In the rigged Hilbert space approach to continuous variable quantum mechanics, what does a general bra-ket or ket-bra rigorously denote?

Question

I'm trying to rigorously understand Dirac notation in continuous variable quantum mechanics. I'm told the most common approach is via rigged Hilbert spaces. This means we have: $$\Phi \subset H \cong H^* \subset \Phi^* \text{ and } \Phi \subset H \cong H^\times \subset \Phi^\times$$ where:

$H$ is the Hilbert space of square integrable functions $\mathbb{R} \to \mathbb{C}$
$\Phi$ is Schwartz space, which I'll take to be the space of quantum states
$(-)^*$ denotes the dual space of linear functionals
$(-)^\times$ denotes the antidual space of antilinear functionals

In Dirac notation, bras are exactly the space $\Phi^*$ of linear functionals, and kets are exactly the space $\Phi^\times$ of antilinear functionals.

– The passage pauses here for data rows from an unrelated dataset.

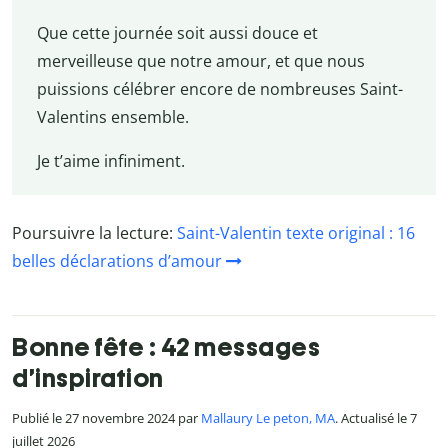
Que cette journée soit aussi douce et
merveilleuse que notre amour, et que nous
puissions célébrer encore de nombreuses Saint-
Valentins ensemble.
Je t’aime infiniment.
Poursuivre la lecture:
Saint-Valentin texte original : 16
belles déclarations d’amour
Bonne fête : 42 messages
d’inspiration
Publié le 27 novembre 2024 par
Mallaury Le peton, MA
. Actualisé le 7
juillet 2026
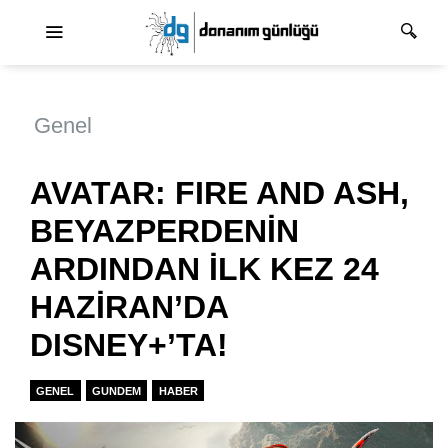
Ana dolaşım
Genel
AVATAR: FIRE AND ASH,
BEYAZPERDENİN
ARDINDAN İLK KEZ 24
HAZİRAN’DA
DISNEY+’TA!
GENEL
GUNDEM
HABER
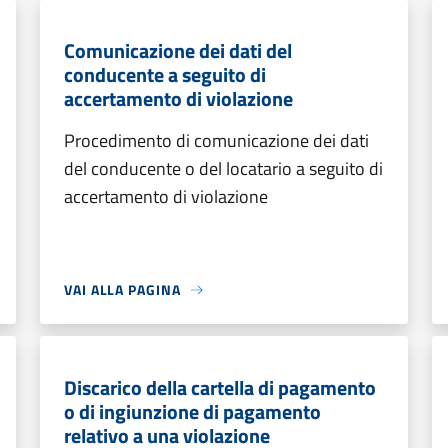
Comunicazione dei dati del
conducente a seguito di
accertamento di violazione
Procedimento di comunicazione dei dati
del conducente o del locatario a seguito di
accertamento di violazione
VAI ALLA PAGINA
Discarico della cartella di pagamento
o di ingiunzione di pagamento
relativo a una violazione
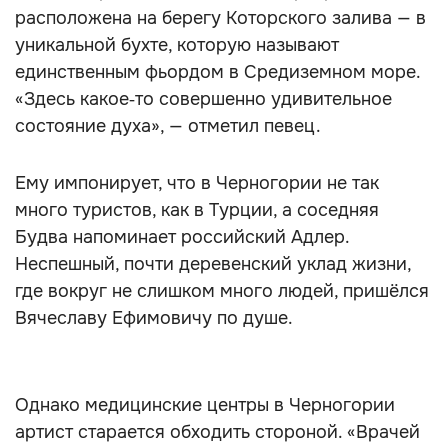
расположена на берегу Которского залива — в
уникальной бухте, которую называют
единственным фьордом в Средиземном море.
«Здесь какое‑то совершенно удивительное
состояние духа», — отметил певец.
Ему импонирует, что в Черногории не так
много туристов, как в Турции, а соседняя
Будва напоминает российский Адлер.
Неспешный, почти деревенский уклад жизни,
где вокруг не слишком много людей, пришёлся
Вячеславу Ефимовичу по душе.
Однако медицинские центры в Черногории
артист старается обходить стороной. «Врачей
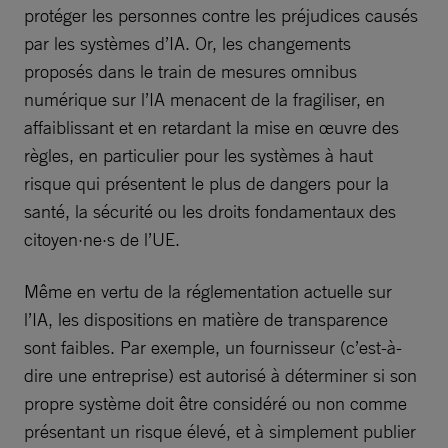
protéger les personnes contre les préjudices causés
par les systèmes d’IA. Or, les changements
proposés dans le train de mesures omnibus
numérique sur l’IA menacent de la fragiliser, en
affaiblissant et en retardant la mise en œuvre des
règles, en particulier pour les systèmes à haut
risque qui présentent le plus de dangers pour la
santé, la sécurité ou les droits fondamentaux des
citoyen·ne·s de l’UE.
Même en vertu de la réglementation actuelle sur
l’IA, les dispositions en matière de transparence
sont faibles. Par exemple, un fournisseur (c’est-à-
dire une entreprise) est autorisé à déterminer si son
propre système doit être considéré ou non comme
présentant un risque élevé, et à simplement publier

Partial answers: I can see that for certain $\langle a |$ and $|b\rangle$ these expressions could be given a rigorous definition, e.g.:

If the antilinear functional $| b \rangle \in \Phi^*$ actually corresponds to a state in $\Phi$ (i.e. is of the form $\langle -, f_b \rangle$ for $f_b \in \Phi$, where $\langle -,- \rangle$ is the inner product on $H$), then $\langle a|b \rangle$ could be defined as applying the linear functional $\langle a |$ to the state $f_b$.
If both $\langle a |$ and $|b\rangle$ correspond to elements of $H$ (i.e. are of the form $\langle f_a, - \rangle$ and $\langle -, f_b \rangle$ for $f_a, f_b \in H$), then $\langle a | b \rangle$ could be defined as the inner product $\langle f_a, f_b \rangle$ in $H$.
In this thesis from de la Madrid, equation (3.5.39) suggests that for 'position basis vectors' ${}_X\langle x |$ and $| y \rangle_X$ we can define ${}_X\langle x | y \rangle_X$ as the Dirac delta 'function' $\delta_{x-y}$, i.e. the functional mapping $f \mapsto f(x-y)$. This confuses me a lot -- I'm expecting every braket $\langle a|b \rangle$ to be somehow equivalent to a scalar in $\mathbb{C}$, and I can't see how this would be.
Below this question, @Albatross gives a very useful answer and further comments, including saying "there is certainly no such prescription which is well-defined for arbitrary $\langle a |$ and $|b\rangle$, because if $\langle a | = \delta_x$ and $| b \rangle = \overline{\delta}_x$, then $\langle a|b \rangle = \delta_0$" -- I don't see why this should be true.

Any help appreciated!

Ján Lalinský · Answer 1 · 2025-02-02T13:13:38.707

This confuses me a lot -- I'm expecting every braket $\langle a|b \rangle$ to be somehow equivalent to a scalar in $\mathbb{C}$, and I can't see how this would be.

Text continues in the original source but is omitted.